Increase engagement by making people feel a sense of belonging.
Our innovation community
My experience in this area comes from my previous role as part of the innovation team. We built a community of innovative problems solvers from 15 to over 900 members within a year.
We utilised a tool called Microsoft Yammer, which is basically an internal social media app which you can access through our Office 365 subscription.
It is basically a Facebook group, operating in the same way connecting people with conversation.
This soon became one of the most active and popular groups within our large organisation.
This was mainly because we had a community manager and a strategy for posting and commenting. I was the community manager and would help in connecting problems to problems solvers.
What did I learn about Community management?
Too many other departments thought you could just start a group and people would automatically start discussions. It takes a while to get to this point, you must put in the effort, and demonstrate the value of participating in discussions.
This is the same as social media. You can’t just set up an account, you can’t just put out content. You need to engage, be ‘social’ and demonstrate the value of being part of the community.
I would post every day, add to the conversations of other members giving useful advice or suggesting other colleagues who may be able to assist – pulling them into the conversation.
How do I get started?
Whether you’re building an Instagram account or a Facebook Group here are some tips to get you started.
- Guidelines – rules. Some basic rules to keep things friendly, positive and ‘un-spammy’ would be helpful here. This doesn’t need to be a long list of strict rules, but some common courtesy key points. Negativity and advertising can put people off participating and make it difficult for a community manager to eradicate bad eggs.

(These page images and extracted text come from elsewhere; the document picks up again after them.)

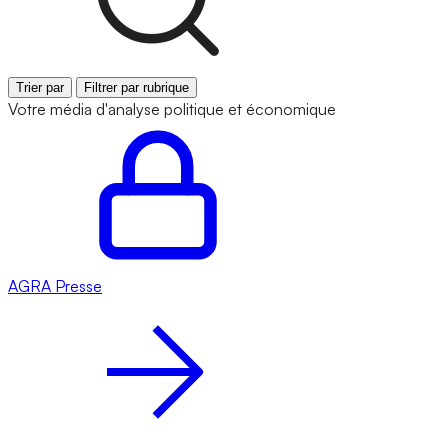
Trier par
Filtrer par rubrique
Votre média d'analyse politique et économique
AGRA
Presse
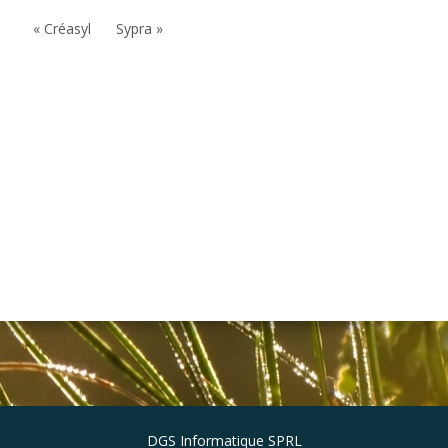
« Créasyl
Sypra »
DGS Informatique SPRL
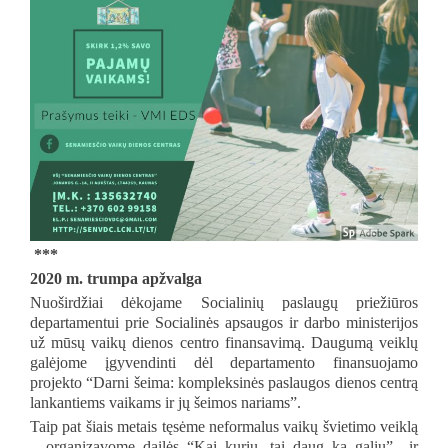
***
2020 m. trumpa apžvalga
Nuoširdžiai dėkojame Socialinių paslaugų priežiūros
departamentui prie Socialinės apsaugos ir darbo ministerijos
už mūsų vaikų dienos centro finansavimą. Daugumą veiklų
galėjome įgyvendinti dėl departamento finansuojamo
projekto “Darni šeima: kompleksinės paslaugos dienos centrą
lankantiems vaikams ir jų šeimos nariams”.
Taip pat šiais metais tęsėme neformalus vaikų švietimo veiklą
– organizavome dailės “Kai kuriu, tai daug ką galiu” ir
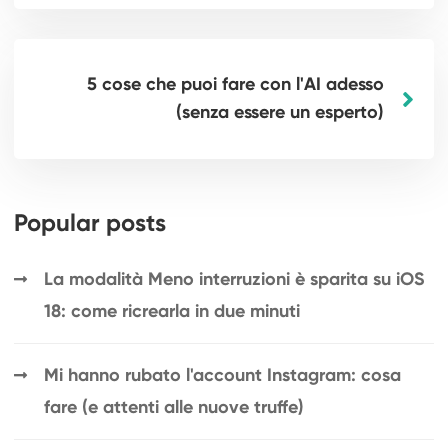
5 cose che puoi fare con l'AI adesso
(senza essere un esperto)
Popular posts
La modalità Meno interruzioni è sparita su iOS
18: come ricrearla in due minuti
Mi hanno rubato l'account Instagram: cosa
fare (e attenti alle nuove truffe)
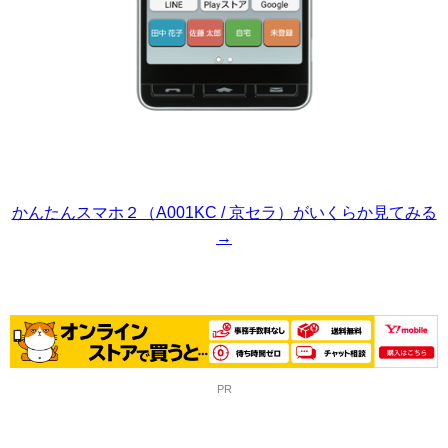
かんたんスマホ２（A001KC / 京セラ）がいくらか見てみる
→
PR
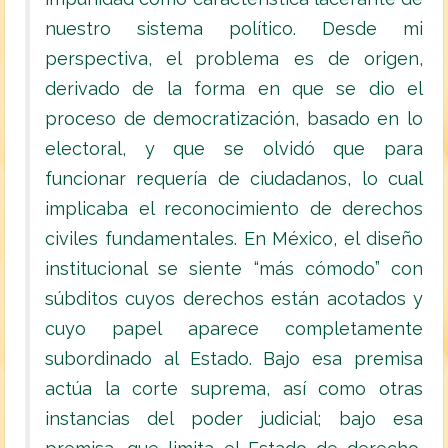
nuestro sistema político. Desde mi
perspectiva, el problema es de origen,
derivado de la forma en que se dio el
proceso de democratización, basado en lo
electoral, y que se olvidó que para
funcionar requería de ciudadanos, lo cual
implicaba el reconocimiento de derechos
civiles fundamentales. En México, el diseño
institucional se siente “más cómodo” con
súbditos cuyos derechos están acotados y
cuyo papel aparece completamente
subordinado al Estado. Bajo esa premisa
actúa la corte suprema, así como otras
instancias del poder judicial; bajo esa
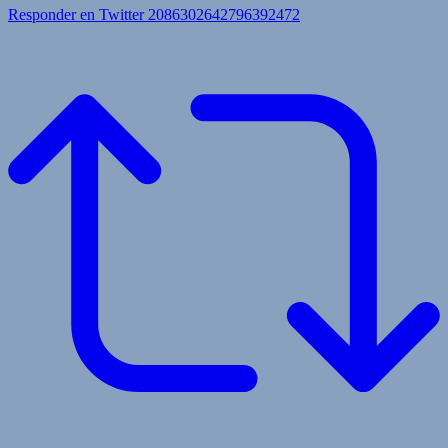
Responder en Twitter 2086302642796392472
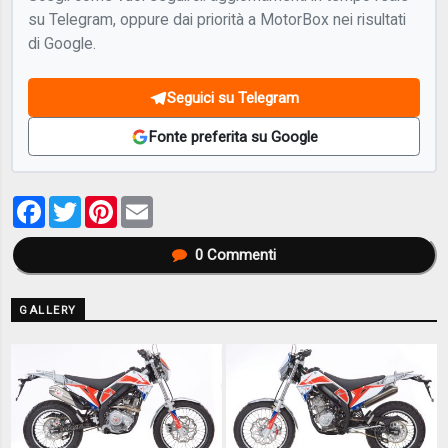
su Telegram, oppure dai priorità a MotorBox nei risultati
di Google.
Seguici su Telegram
Fonte preferita su Google
Facebook
Twitter
Pinterest
Email
0
Commenti
GALLERY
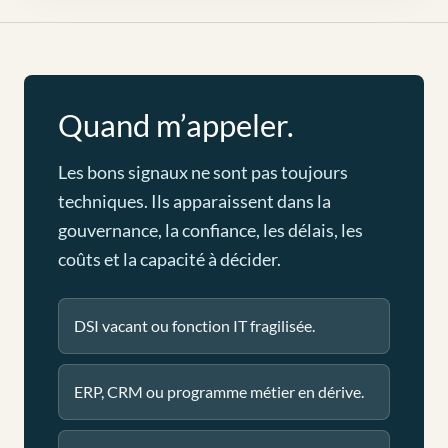
Quand m’appeler.
Les bons signaux ne sont pas toujours
techniques. Ils apparaissent dans la
gouvernance, la confiance, les délais, les
coûts et la capacité à décider.
DSI vacant ou fonction IT fragilisée.
ERP, CRM ou programme métier en dérive.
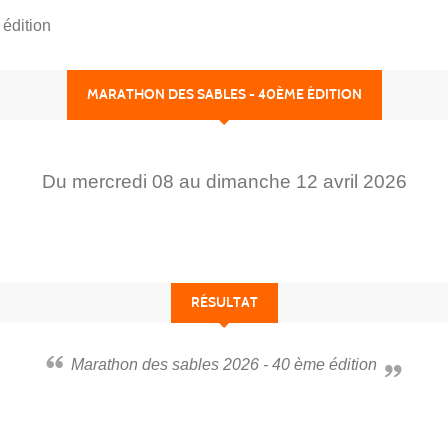
édition
MARATHON DES SABLES - 40ÈME ÉDITION
Du
mercredi
08
au
dimanche
12
avril
2026
RÉSULTAT
Marathon des sables 2026 - 40 ème édition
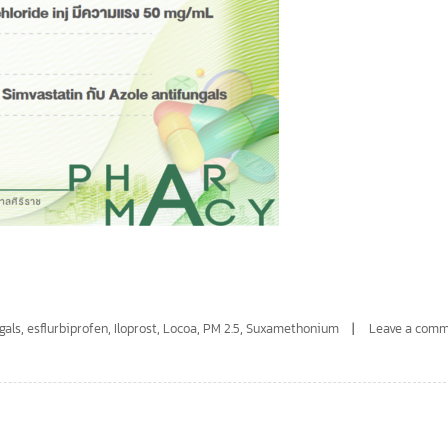
gals
,
esflurbiprofen
,
Iloprost
,
Locoa
,
PM 2.5
,
Suxamethonium
Leave a com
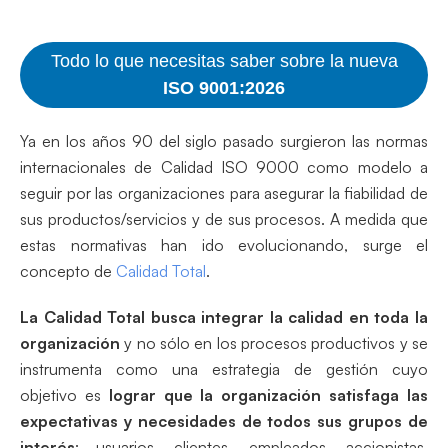
Todo lo que necesitas saber sobre la nueva
ISO 9001:2026
Ya en los años 90 del siglo pasado surgieron las normas
internacionales de Calidad ISO 9000 como modelo a
seguir por las organizaciones para asegurar la fiabilidad de
sus productos/servicios y de sus procesos. A medida que
estas normativas han ido evolucionando, surge el
concepto de
Calidad Total
.
La Calidad Total busca integrar la calidad en toda la
organización
y no sólo en los procesos productivos y se
instrumenta como una estrategia de gestión cuyo
objetivo es
lograr que la organización satisfaga las
expectativas y necesidades de todos sus grupos de
interés
: usuarios, clientes, empleados, accionistas,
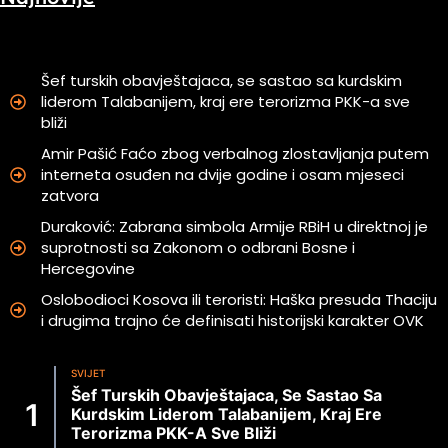
Šef turskih obavještajaca, se sastao sa kurdskim
liderom Talabanijem, kraj ere terorizma PKK-a sve
bliži
Amir Pašić Faćo zbog verbalnog zlostavljanja putem
interneta osuđen na dvije godine i osam mjeseci
zatvora
Duraković: Zabrana simbola Armije RBiH u direktnoj je
suprotnosti sa Zakonom o odbrani Bosne i
Hercegovine
Oslobodioci Kosova ili teroristi: Haška presuda Thaciju
i drugima trajno će definisati historijski karakter OVK
SVIJET
Šef Turskih Obavještajaca, Se Sastao Sa
Kurdskim Liderom Talabanijem, Kraj Ere
Terorizma PKK-A Sve Bliži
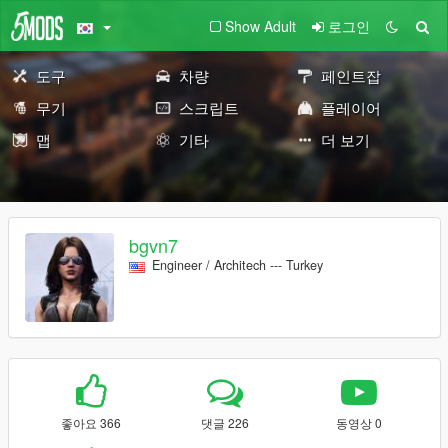
Show Adult
로그인
도구
차량
페인트잡
무기
스크립트
플레이어
맵
기타
더 보기
bgvn7
Engineer / Architech --- Turkey
좋아요 366
댓글 226
동영상 0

- Metrics – How are you going to measure success? Will you be measuring engagement or how many members you have?
- Discussions – ask questions. Initiate discussions, and keep going even if you don’t get any bites. You need to give your audience something to engage with. Sometimes people don’t like to be the first to respond, and you need to understand what really gets your audience talking. Think about the different formats of posts too, blogs, questions, photos, polls – what does your community love to see – and give them more of it!
The number one rule is always to try and give value. This might be to educate your audience, or entertain them but always think about the audience with each of your posts.
Monitoring
As part of community management, you need to bring people together. Understand who your community is, and how they can relate to each other. Monitor negative behaviour and encourage the positive.
Community management is positive and building a community around your niche, product or services helps – not only to build your authority and make you the go-to place online – but can help support a community of fans around your product that can help and support each other too.
They’re great fun to be part of!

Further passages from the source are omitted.